Business Brokerage Valuations
Once a broker has determined that a seller is a good candidate for a successful sale, then its time to perform a professional business valuation. This process involves the business owner releasing to the broker certain financial documents such as filed tax forms, profit and loss reports, balance sheets, and inventory reports where applicable. A broker will then comb through these reports and condense the information into what is called a recast report. This recast report will show a couple of pieces of crucial data that are needed to formulate a value range for the business. The report will either show the EBITDA or earnings before interest, taxes, depreciation and amortization or it will show the SDE or sellers discretionary earnings. With that data, a broker can plug numbers into a formula and provide the business owner with a range of what their business is likely to sell for on the market.
When the valuation is complete, a broker will meet with the business owner to discuss the potential listing price for the business. Most brokers don’t give a specific price to a seller but rather a range of value. The higher the listing price the longer it is likely to take to sell the business and, of course, the reverse of this is also true. Ultimately the listing price decision is up to the business owner but they should wisely consider the research, expertise, and wisdom of the broker with whom they have chosen to consult.
Business Brokerage Listing and Marketing
Once a business owner has decided on a list price, then its time to discuss the listing agreement. The three most important numbers on any business brokerage listing agreement are the list price, the length of the agreement, and the amount of the commission. Since the list price should have been decided on at this point, the only two numbers to focus on should be the term and the commission.

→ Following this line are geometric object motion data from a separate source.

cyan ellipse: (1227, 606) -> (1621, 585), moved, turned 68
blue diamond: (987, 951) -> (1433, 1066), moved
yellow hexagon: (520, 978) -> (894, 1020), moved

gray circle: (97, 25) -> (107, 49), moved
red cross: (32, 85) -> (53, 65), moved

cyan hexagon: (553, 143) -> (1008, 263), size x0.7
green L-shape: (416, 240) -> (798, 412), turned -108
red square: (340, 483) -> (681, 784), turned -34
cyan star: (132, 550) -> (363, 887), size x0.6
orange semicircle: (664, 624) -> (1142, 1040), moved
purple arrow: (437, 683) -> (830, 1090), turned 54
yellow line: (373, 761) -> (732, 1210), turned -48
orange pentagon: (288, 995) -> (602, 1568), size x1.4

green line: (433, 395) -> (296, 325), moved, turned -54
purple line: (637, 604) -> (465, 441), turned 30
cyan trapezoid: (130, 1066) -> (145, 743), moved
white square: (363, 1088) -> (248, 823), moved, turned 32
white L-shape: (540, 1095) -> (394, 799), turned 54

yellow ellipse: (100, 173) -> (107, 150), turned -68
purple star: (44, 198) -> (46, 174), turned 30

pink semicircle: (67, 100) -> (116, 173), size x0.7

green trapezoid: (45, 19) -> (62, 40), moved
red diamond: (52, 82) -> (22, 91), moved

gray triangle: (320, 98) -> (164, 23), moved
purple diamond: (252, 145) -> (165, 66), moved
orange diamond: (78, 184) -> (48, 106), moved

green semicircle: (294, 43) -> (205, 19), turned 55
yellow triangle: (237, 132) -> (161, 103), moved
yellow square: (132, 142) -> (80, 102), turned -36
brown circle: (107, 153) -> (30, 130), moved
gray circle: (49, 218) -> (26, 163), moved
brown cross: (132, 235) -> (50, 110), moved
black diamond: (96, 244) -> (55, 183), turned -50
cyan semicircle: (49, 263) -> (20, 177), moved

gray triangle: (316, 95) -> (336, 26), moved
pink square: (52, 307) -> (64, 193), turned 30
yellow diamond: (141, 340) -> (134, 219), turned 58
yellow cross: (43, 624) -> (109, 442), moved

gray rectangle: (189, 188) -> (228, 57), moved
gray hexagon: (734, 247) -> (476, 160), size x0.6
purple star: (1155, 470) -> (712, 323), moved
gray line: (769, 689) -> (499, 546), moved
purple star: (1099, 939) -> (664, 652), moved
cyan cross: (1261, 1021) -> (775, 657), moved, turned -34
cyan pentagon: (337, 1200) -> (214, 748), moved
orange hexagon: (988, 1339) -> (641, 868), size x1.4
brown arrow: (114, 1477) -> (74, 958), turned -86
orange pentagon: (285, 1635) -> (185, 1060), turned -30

Most brokerage contracts require a 12-month term. That means a business owner will be agreeing to have their business on the market for a period of no less than 12 months. Some business owners get really alarmed when they see that 12 but really there is a reason for that number. Business brokerage firms have done extensive research to understand the life cycle of a business listing. What the studies found was that listings experience two strong waves of interest with a slight lull between waves. If graphed, it would look something like this:
On this graph, the first peak of interest is at around the 3 month mark. The cycle peaks again at around 9 months. Good brokers have used this research to structure their listing agreements to capture both waves of interest thereby giving a business owner the greatest opportunity to sell their business. Any shorter and the owner will miss out on potential selling opportunities.
The last big number that needs to be explained is the commission. Most brokers will have a flat commission that they charge and in many cases they will also have a minimum commission. They may also adjust their commission rates for listings over a certain number such as a million dollars.
It is important to know that while there are no set in stone rules for what a broker may charge in commission, there is usually a reason why a reputable broker charges what they do. For instance, a good broker knows their track record of getting deals done, they know their work ethic, and they know what other brokers charge for their services. They don’t want to be the most expensive, unless their services can rightfully demand a premium, and they don’t want to race to the bottom either. A smart broker will look you in the eye and tell you why they deserve the commission that they quote and if they deliver on what they promise, then they have rightfully earned what you pay them.